* [WHAT THE TASK REQUIRES]: Word for word, repeat the entries, minus the pictures.

* [LISTED RECORDS]:
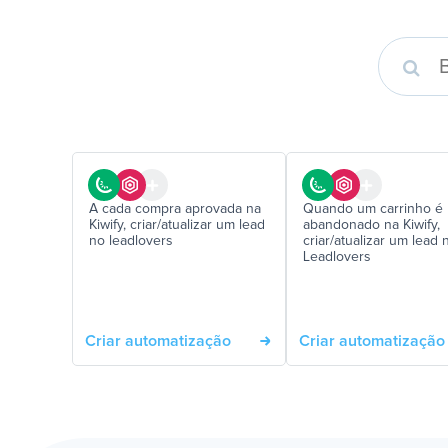
A cada compra aprovada na
Quando um carrinho é
Kiwify, criar/atualizar um lead
abandonado na Kiwify,
no leadlovers
criar/atualizar um lead 
Leadlovers
Criar automatização
Criar automatização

* [SOLUTION TO THIS PROBLEM]:
A cada compra aprovada na
Quando um carrinho é
Kiwify, criar/atualizar um lead
abandonado na Kiwify,
no leadlovers
criar/atualizar um lead 
Leadlovers
Criar automatização
Criar automatização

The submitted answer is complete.